= Florian Wenninger =

Austrian historian

Florian Wenninger (born 5 July 1978, in Oberndorf bei Salzburg) is an Austrian historian, dedicating himself mainly to the history of totalitarian regimes in the 20th century.

After graduating from high school in 1998, Wenninger performed fourteen months of alternative civilian service at the Israeli Holocaust memorial Yad Vashem. He then studied political science and history and continued to volunteer with the Austrian Holocaust Memorial Service called Gedenkdienst, of which he was chairman from 2006 to 2010. After completing his diploma thesis under the supervision of Emmerich Tálos, for whom he also worked as a student assistant at the Institute of Political Science, Wenninger joined the Institute of Contemporary History at the University of Vienna in 2008. There, he subsequently worked as a University assistant (prae-doc) with Oliver Rathkolb until 2013. From 2013 to 2015, Wenninger coordinated a research project on political repression under Austrofascism and also taught at a Viennese secondary school.
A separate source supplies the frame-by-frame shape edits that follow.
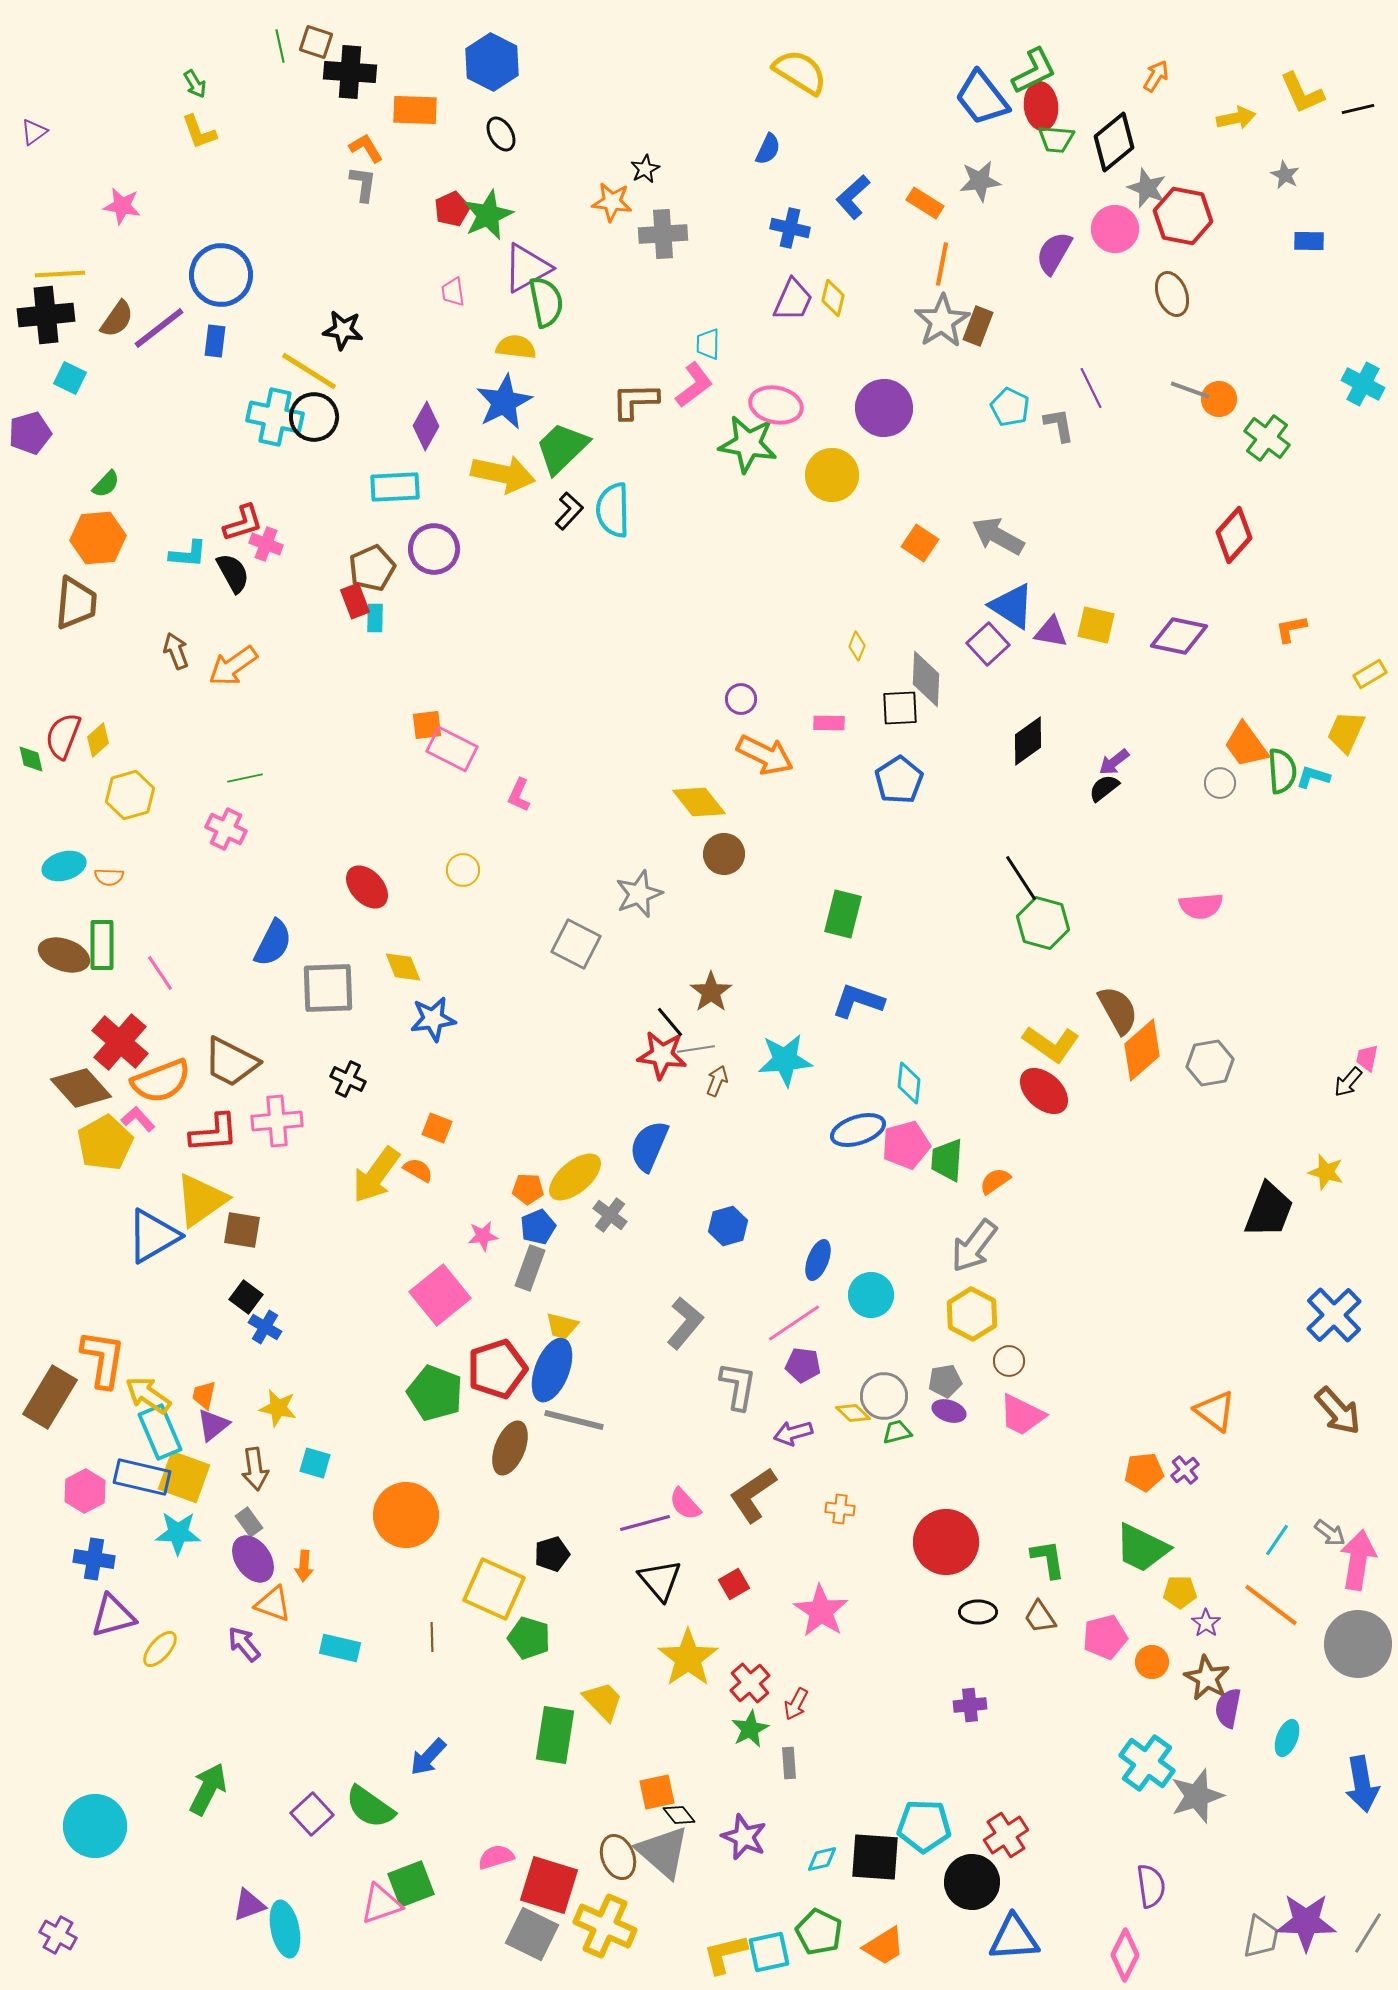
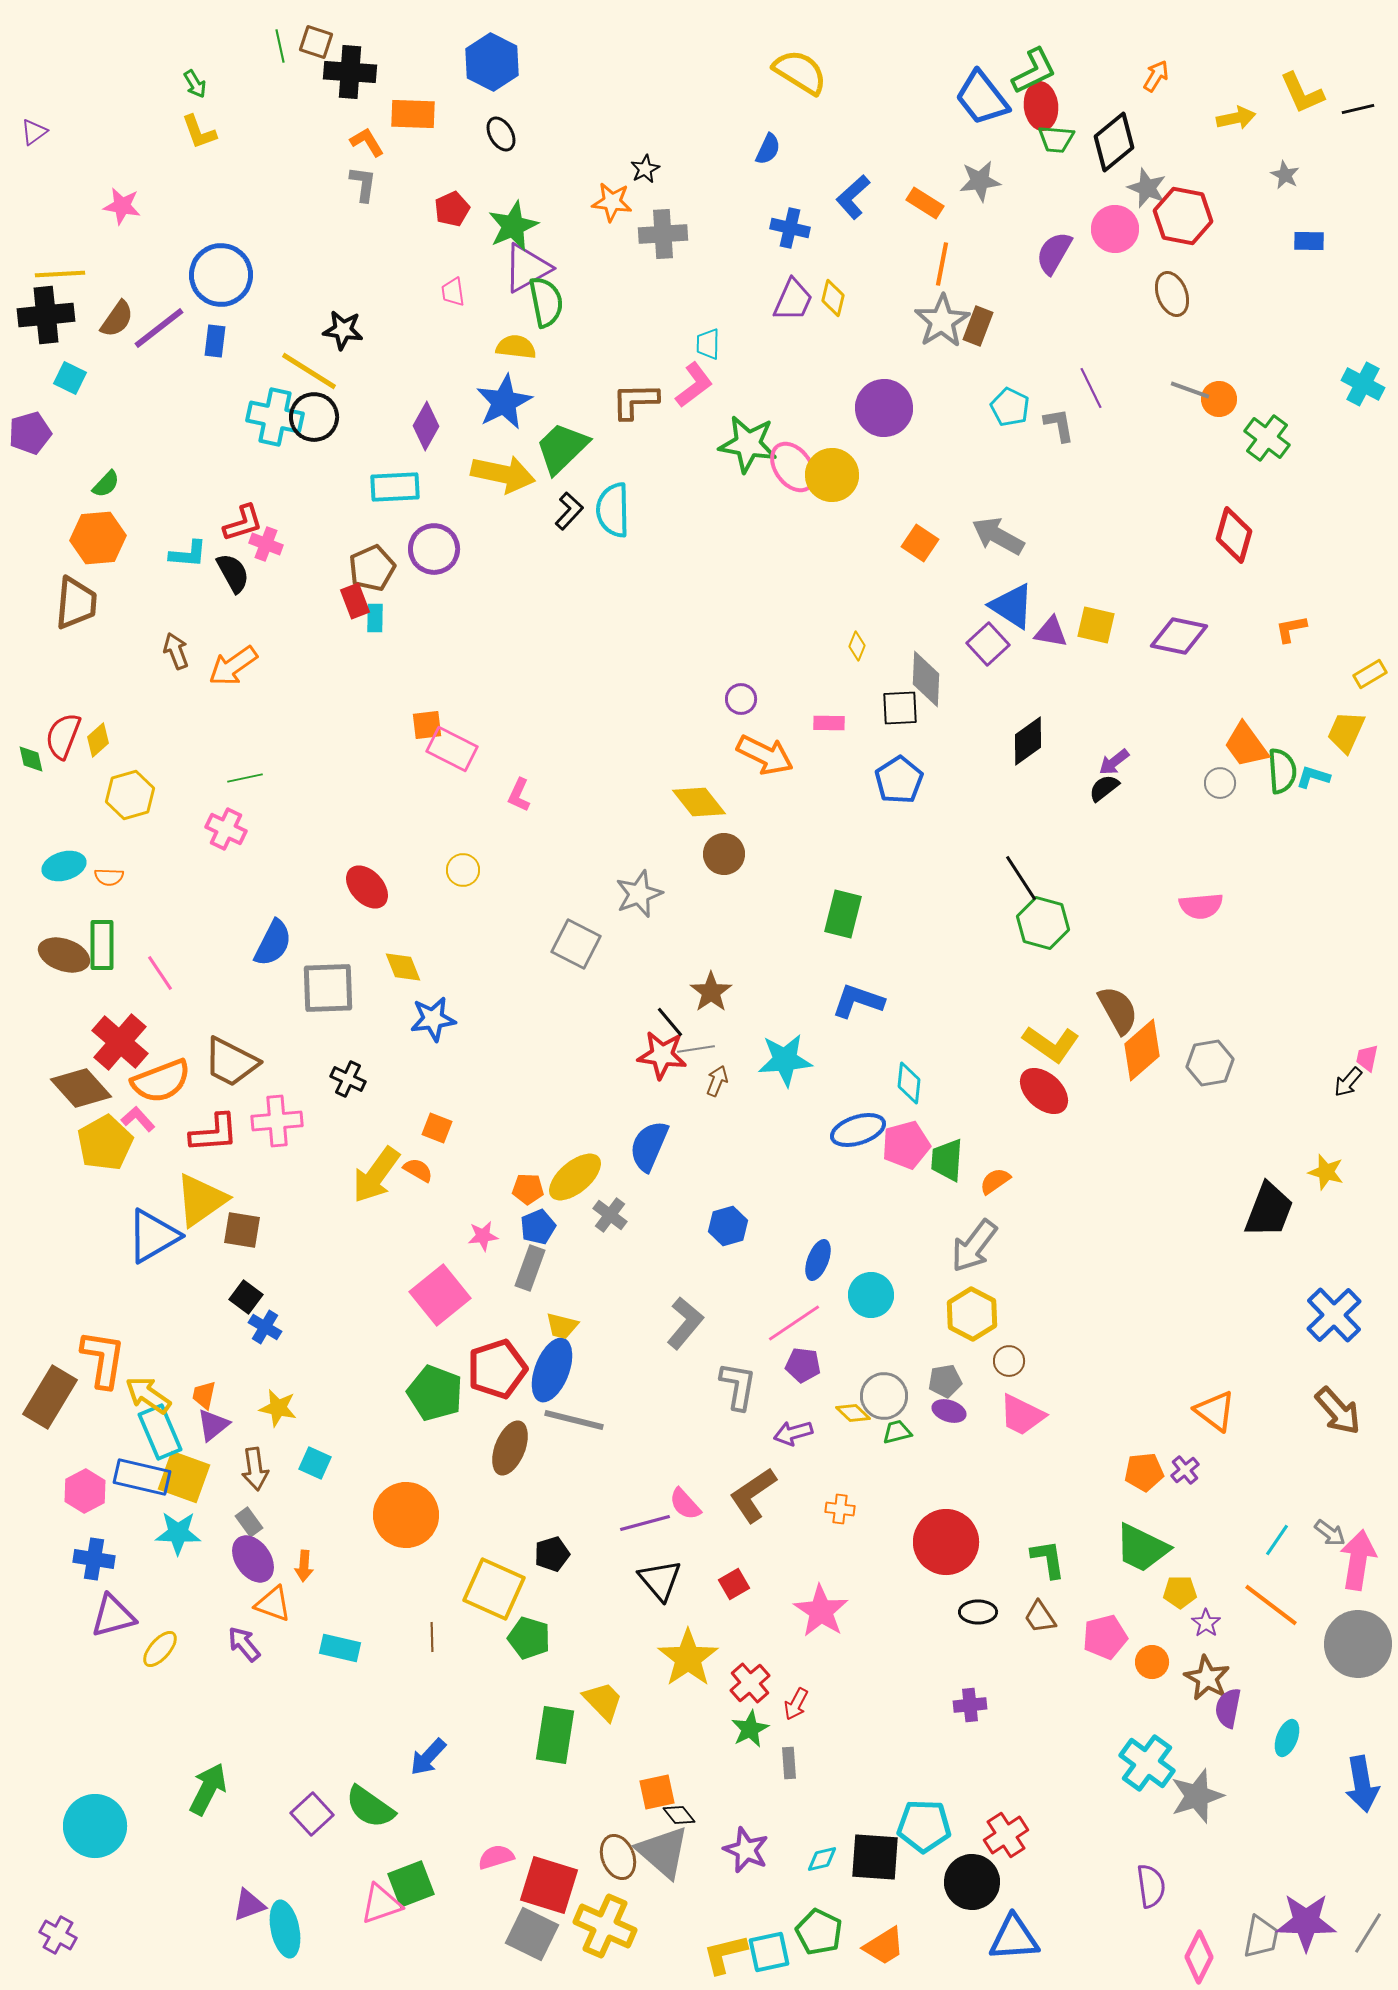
orange rectangle at (415, 110): moved 2 px left, 4 px down
orange L-shape at (366, 148): moved 1 px right, 6 px up
green star at (488, 215): moved 25 px right, 11 px down
pink ellipse at (776, 405): moved 17 px right, 62 px down; rotated 42 degrees clockwise
red diamond at (1234, 535): rotated 26 degrees counterclockwise
cyan square at (315, 1463): rotated 8 degrees clockwise
purple star at (744, 1837): moved 2 px right, 13 px down
pink diamond at (1125, 1955): moved 74 px right, 2 px down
From 2015, he worked as a University assistant (post-doc) at the Institute of Contemporary History before becoming head of the Institut für Historische Sozialforschung (Institute for Historical Social Research), a non-university research institution in Vienna, in 2019. This was followed by research stays at Carnegie Mellon University in Pittsburgh and UC Berkeley in 2015 and 2016, and he was a Botstiber Visiting Professor at UC Berkeley in 2025. Wenninger is still associated with the Institute of Contemporary History at the University of Vienna as a Senior Research Fellow and also teaches there. In addition to contemporary Austrian history, his academic work focuses in particular on historical identities, the history of the labor movement as well as police and violence research. From 2011 to 2013, Wenninger was a member of a historical commission dealing with Viennese street names. He is the editor of several books, has published numerous essays and acts as a reviewer on various occasions. He is a member of the editorial board of the journal zeitgeschichte. In 2021, together with the historian Oliver Kühschelm, he founded the history education project wasbishergeschah. He regularly takes a stand in public debates on the subject of contemporary history. As a “staunch republican”, Wenninger advocated, among other things, a more critical approach to Austrofascism and a more rigid interpretation of the Adelsaufhebungsgesetzes (Law on the Abolition of Nobility). As part of a World Café on the referendum on compulsory military service in Austria in 2013, he advocated the retention of compulsory military service.

== Publications ==
As editor of books:

- Weltenwende? Der politische Umbruch 1918/19 und die Frage nach dem Wesen der "Österreichischen Revolution". [= Zeitgeschichte, Vol. 48, Issue 4, 2021]
- with Birgit Nemec: Geschichtspolitik im öffentlichen Raum. Zur Benennung und Umbenennung von Straßen im internationalen Vergleich. [= Zeitgeschichte, Vol. 46, Issue 1, 2019]
- with Jürgen Pfeffer: Sabotage und Psychologische Kriegsführung. Ein Handbuch. Czernin, Wien 2018.
- with Jutta Fuchshuber: "Ich bin also nun ein anderer". Die jüdische Bevölkerung der Wieden 1938-1945. Trotzdem, Wien 2017.
- with Lucile Dreidemy et al.: Bananen, Cola, Zeitgeschichte. Oliver Rathkolb und das Lange 20. Jahrhundert [= Festschrift aus Anlass des 60. Geburtstags von Oliver Rathkolb], 2 Vol. Böhlau, Wien / Köln / Weimar 2015.
- with Peter Autengruber, Birgit Nemec, Oliver Rathkolb: Umstrittene Wiener Straßennamen. Ein kritisches Lesebuch. Pichler, Wien / Graz / Klagenfurt 2014.
- with Lucile Dreidemy: Das Dollfuß/Schuschnigg-Regime 1933–1938. Vermessung eines Forschungsfeldes. Böhlau, Wien-Köln-Weimar 2013.
- with Peter Pirker: Wehrmachtsjustiz. Kontext – Praxis – Nachwirkungen. Verlag Braumüller, Wien 2011.
- with Paul Dvorak and Katharina Kuffner: Geschichte macht Herrschaft. Zur Politik mit dem Vergangenen. Verlag Braumüller, Wien 2007.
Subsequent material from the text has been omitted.